By RASHAD ROLLE
Tribune Staff Reporter
PRIME Minister Dr Hubert Minnis has appointed Assistant Commissioner of Police Paul Rolle the new Acting Deputy Commissioner of Police.
The Royal Bahamas Police Force announced the appointment in a statement last night, saying Mr Rolle’s appointment takes effect from April 1, 2019.
Meanwhile, the Tribune has learned that five of eight senior police officers recently directed to take long-term vacation will return to duty when their leave ends.
National Security Minister Marvin Dames confirmed to this newspaper on Wednesday that the men are not on pre-retirement leave as many believed.
Some of the officers will have as many as five years left on the force when their leave ends; all will have at least two years remaining before their scheduled retirement, The Tribune understands.
Newly appointed Acting Deputy Commissioner Paul Rolle has served on the force for 36 years. He spent five years as the officer-in-charge of the Central Detective Unit. In 2017 he was made head of the anti-corruption branch of the RBPF, leading investigations into high-profile corruption allegations.

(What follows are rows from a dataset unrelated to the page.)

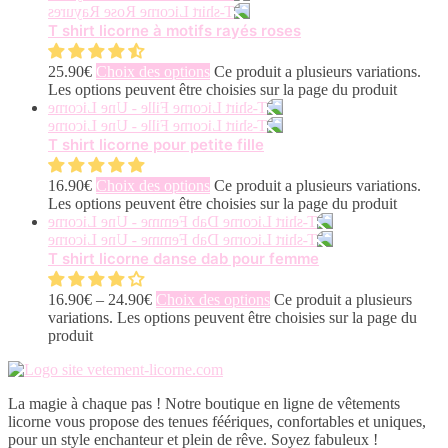
T shirt licorne à motifs rayés roses
25.90
€
Choix des options
Ce produit a plusieurs variations.
Les options peuvent être choisies sur la page du produit
T shirt licorne pour petite fille
16.90
€
Choix des options
Ce produit a plusieurs variations.
Les options peuvent être choisies sur la page du produit
T shirt licorne danse dab pour femme
16.90
€
–
24.90
€
Choix des options
Ce produit a plusieurs
variations. Les options peuvent être choisies sur la page du
produit
La magie à chaque pas ! Notre boutique en ligne de vêtements
licorne vous propose des tenues féériques, confortables et uniques,
pour un style enchanteur et plein de rêve. Soyez fabuleux !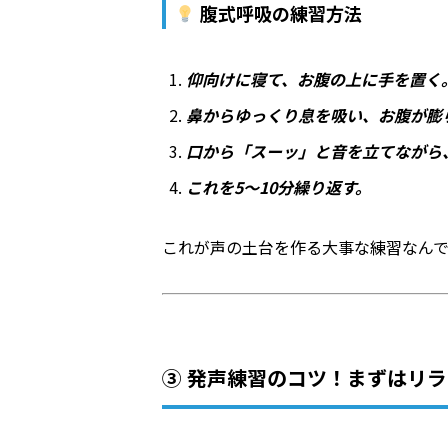
腹式呼吸の練習方法
仰向けに寝て、お腹の上に手を置く
鼻からゆっくり息を吸い、お腹が膨
口から「スーッ」と音を立てながら
これを5〜10分繰り返す。
これが声の土台を作る大事な練習なん
③ 発声練習のコツ！まずはリ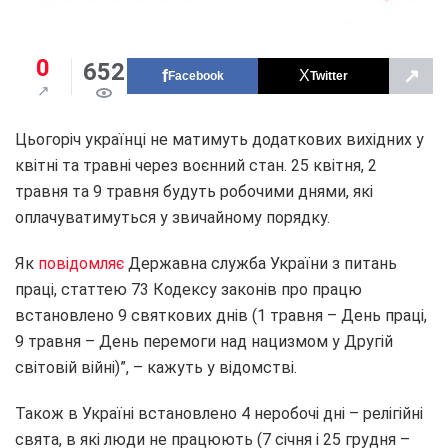
0
652
↗
Facebook
Twitter
Цьогоріч українці не матимуть додаткових вихідних у
квітні та травні через воєнний стан. 25 квітня, 2
травня та 9 травня будуть робочими днями, які
оплачуватимуться у звичайному порядку.
Як
повідомляє
Державна служба України з питань
праці, статтею 73 Кодексу законів про працю
встановлено 9 святкових днів (1 травня – День праці,
9 травня – День перемоги над нацизмом у Другій
світовій війні)”, – кажуть у відомстві.
Також в Україні встановлено 4 неробочі дні – релігійні
свята, в які люди не працюють (7 січня і 25 грудня –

Mr Rolle, ACP Ismella Davis-Delancy and ACP Samuel Butler are the only senior police officers who were not directed to take vacation leave recently. Multiple sources told The Tribune that not only have the three accumulated more vacation weeks than some who have recently been placed on leave but they are also closer to their scheduled retirement date than some. Mr Dames would neither confirm nor deny this during an interview on Wednesday, saying he does not want to be drawn into a discussion about “personalities”.
“Others will be going on leave too," he said. "We’re not saying everyone will go on leave at the same time because you have an organisation to run, but everyone will have to bring their leave down.”
Attorney Wayne Munroe has been consulted in connection with a similar matter involving an officer within another law enforcement agency; he said he expects to file legal action soon. He told The Tribune on Tuesday that there is no discernible logic to how the government decided which officers should take leave and when. Suggesting the Minnis administration was clearing the deck, he said sending some senior police officers on a lengthy leave even though they will not enter retirement after their leave will harm their careers.
“Think about you having a bunch of vacation leave and your employer says ‘Rashad, I’m putting you on vacation leave for two years,’” he said. “How is that going to affect your career? The older you are or the more vacation you have, the more imminent you should be on leave. The younger person has a longer time to take it so they should take leave later. If the government’s motives here are pure, they should’ve worked out a system that wouldn’t adversely affect anybody’s career. The easiest way of that is to choose the persons whose vacation runs straight into their retirement. The next set of persons chosen could be persons whose vacation runs almost to their retirement, say a month or two or three because you could bring them back to hand over to whoever is formally replacing them. People who are going to be coming back with years left you should work out a system where every year they must take one month or two months of their accrued vacation. What I’ve said is these officers being affected need to challenge this so they don’t by default agree to it.”
Former Deputy Commissioner of Police Emrick Seymour, Senior Assistant Commissioner Stephen Dean and Assistant Commissioner of Police Clarence Reckley will proceed to retirement when their leave ends.
Assistant Commissioner of Police Clayton Fernander, ACP Kendal Strachan, ACP Leamond Delevaux, ACP Ashton Greenslade and ACP Theophilus Cunningham will all return to duty. Some of the men will return as early as January 2020; others will remain on leave late into next year, a source said.
The Progressive Liberal Party has cited politics as the motive for the Minnis administration’s actions. Prime Minister Dr Hubert Minnis denounced the claim during a rally on Wednesday night.
“I found some recent comments by the leader of the opposition on the retirement of senior police officers very disturbing,” he said. “The FNM does not appoint senior police officers based on their political affiliation. Apparently, this is what the PLP does. Our manpower exercises and policies are determined by the overall needs of the force and the best interests of the Bahamian people, not by what party an individual belongs to. The leader of the opposition’s comments suggest that the PLP appointed officers according to their political affiliation. His comments suggest that he knows the politics of the members of the force, including senior officers. I did not know their politics until the leader of the opposition revealed their politics.”
Mr Dames has said the government is directing officers across law enforcement agencies to take vacation leave before they retire because they have often accumulated too much vacation time in violation of public service rules.